Orthoptists carry out tests to diagnose eye problems such as.
- Lazy eye
- Retinal disease
- Reduced vision
- Double vision
- Neurological disorders
- Vision disorders due to disease or injury
Orthoptists also carry out vision tests on children in schools and community centres.
- Treatments that these professionals typically recommend include:
- Doing regular eye exercises
- Contact lenses for children
- Aids to overcome low vision
- Recommendation for surgery
- Using an eye patch
- Referral to another specialist when investigations indicate the presence of another condition, such as a brain tumour
As an orthoptist, you are likely to work as part of a team alongside other healthcare professionals, including vision scientists, optometrists and ophthalmologists.
Most patients are referred from the eye casualty and neurology departments of hospitals, and through referrals from GPs and health visitors.
Optometrists work in a variety of settings including outpatient clinics, hospital wards and the examination room in a hospital ophthalmic department. Other workplace settings could also include community health centres, school clinics, day nurseries and mobile clinics.
Education & Training
To pursue a career in this specialty you will need to obtain a degree in orthoptics from a programme approved by the Health and Care Professions Council. Registering with the HCPC is a mandatory requirement before you can begin working as an orthoptist in the UK.
There are two universities in the UK that run the approved degree programme –
- The University of Liverpool
- The University of Sheffield
The degree courses are 3 years, full-time and the entry requirements include 5 GCSEs (A-C) in English, maths and two science subjects and 3 A levels (at Grade B), one of which should be biology.

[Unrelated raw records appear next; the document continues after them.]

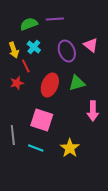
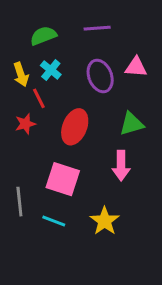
purple line: (55, 19) -> (97, 28), moved
pink triangle: (91, 45) -> (136, 67), turned -35
green triangle: (77, 83) -> (132, 124), moved
pink arrow: (93, 111) -> (121, 166), moved

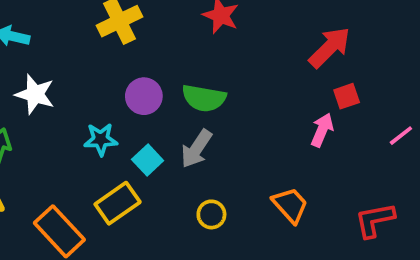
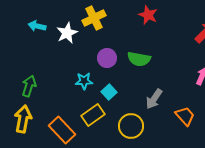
white star: (35, 94) -> (67, 33), moved, turned 30
gray arrow: (196, 149) -> (154, 99), moved
yellow circle: (211, 214) -> (131, 126), moved, size x1.6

As part of the curriculum you will study subjects such as Optics (the behaviour of light), Binocular vision (how the eyes work together) and Child health and paediatrics.
Medical ethics and the organisation and structure of the NHS also form part of the curriculum in the orthoptic programme.
As an orthoptic student you can join the British and Irish Orthoptic Society (BIOS), which will give you access to a range of resources and networking opportunities. BIOS will also give you further advice and access to professional development opportunities once you are qualified.
As a qualified orthoptist, you could continue your studies and work towards a qualification such as an MSc, MPhil or PhD, which may help with career progression.
Essential Skills, Qualities & Interests For This Field
- To be an orthoptist you must have the following skills and interests:
- Accurate observation skills
- The ability to relate well to people of all ages and backgrounds
- A keen interest and ability in science (biology in particular)
- Excellent manual skills and a steady hand
- The ability to use specialised testing equipment and understand the results
- Good team working skills as well as the ability to work alone
- Patience and empathy
- A commitment to on-going study
Job Opportunities & Income Potential
Most optometrists work within the NHS, in specialised eye hospitals, the eye care department of general hospitals or in a community health centre. Opportunities are also available in private hospitals and clinics, the armed forces, special schools, and charities. Newly qualified orthoptists start at an average salary of £21,388 a year in the NHS with the possibility of earning about £25,784 to £30,765 a year as an advanced or specialised practitioner.